Au cours de l'existence du Volgolag, environ 600 000 personnes y ont séjourné. Une sur cinq y a été condamnée pour des raisons politiques. Dans ce camp, comme dans beaucoup d'autres sous Staline, y ont ainsi été envoyés des individus particulièrement talentueux.

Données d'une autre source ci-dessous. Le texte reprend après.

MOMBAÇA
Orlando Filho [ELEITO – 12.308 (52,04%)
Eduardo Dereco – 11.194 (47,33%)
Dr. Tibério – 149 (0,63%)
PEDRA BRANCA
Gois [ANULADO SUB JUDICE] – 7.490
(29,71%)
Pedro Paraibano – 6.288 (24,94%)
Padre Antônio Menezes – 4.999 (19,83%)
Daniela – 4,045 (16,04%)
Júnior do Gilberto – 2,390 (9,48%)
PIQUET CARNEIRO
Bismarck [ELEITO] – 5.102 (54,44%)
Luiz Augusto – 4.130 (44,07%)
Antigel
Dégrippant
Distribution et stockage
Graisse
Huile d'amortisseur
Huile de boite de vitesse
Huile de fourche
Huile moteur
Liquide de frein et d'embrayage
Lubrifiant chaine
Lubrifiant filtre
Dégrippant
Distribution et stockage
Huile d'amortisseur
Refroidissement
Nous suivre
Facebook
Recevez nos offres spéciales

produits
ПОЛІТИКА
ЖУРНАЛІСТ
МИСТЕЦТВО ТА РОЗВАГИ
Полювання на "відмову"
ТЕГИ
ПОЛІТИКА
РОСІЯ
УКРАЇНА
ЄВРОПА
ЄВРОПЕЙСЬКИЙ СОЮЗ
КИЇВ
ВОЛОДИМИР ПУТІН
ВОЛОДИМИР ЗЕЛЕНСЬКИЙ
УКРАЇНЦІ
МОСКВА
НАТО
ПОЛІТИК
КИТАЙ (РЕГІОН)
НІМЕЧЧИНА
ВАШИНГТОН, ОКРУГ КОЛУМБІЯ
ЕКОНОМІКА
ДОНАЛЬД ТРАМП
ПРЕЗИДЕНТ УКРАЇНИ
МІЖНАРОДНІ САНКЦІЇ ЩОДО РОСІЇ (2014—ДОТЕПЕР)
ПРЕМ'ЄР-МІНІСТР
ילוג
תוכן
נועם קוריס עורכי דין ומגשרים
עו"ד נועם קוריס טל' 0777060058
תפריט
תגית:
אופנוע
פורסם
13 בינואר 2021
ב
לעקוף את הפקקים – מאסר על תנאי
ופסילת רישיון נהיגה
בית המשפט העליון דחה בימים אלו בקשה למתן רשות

Parmi eux figurait, par exemple, Natalia Sats, la première femme metteuse en scène d'opéra au monde, fondatrice de six théâtres pour enfants, publiciste et enseignante. Elle a été condamnée en tant que « membre de la famille d’un traitre à la patrie », son mari ayant été accusé d'activité contre-révolutionnaire. En raison de ces épreuves, elle a vu sa chevelure devenir grise à 34 ans, et a été plusieurs fois entre la vie et la mort au camp. Dans ses mémoires, Satz a affirmé que les camps près de Rybinsk étaient principalement remplis de personnes arrêtées par décrets après avoir enfreint la discipline, par exemple des vendeurs ayant dupé leurs clients sur le poids de leur marchandise.
La poétesse et traductrice Anna Radlova a également séjourné au Volgolag. Elle y a purgé sa peine avec son mari, le metteur en scène Sergueï Radlov. Les époux avaient été accusés de trahison contre la patrie et condamnés à dix ans de camps. Au Volgolag, Sergueï Radlov a dirigé un théâtre amateur, et Anna s’est engagée dans des cours de théâtre avec des acteurs. Quelques années plus tard, la poétesse est morte d'un AVC.
Le nom d’Alexandre Soljenitsyne, légendaire écrivain et prix Nobel, est également associé à ces camps – près d'un an après sa condamnation en 1945, il est passé ici dans une prison de transit et a travaillé dans un bureau de l’Usine de moteurs d’avions. Dans son roman L'Archipel du goulag, il décrit d’ailleurs cet endroit.
Le Volgolag a été liquidé au cours de l'été 1953, et encore de nos jours l’on en sait encore peu à son sujet. Aujourd'hui, seule une stèle à la mémoire des prisonniers est installée sur le site des camps.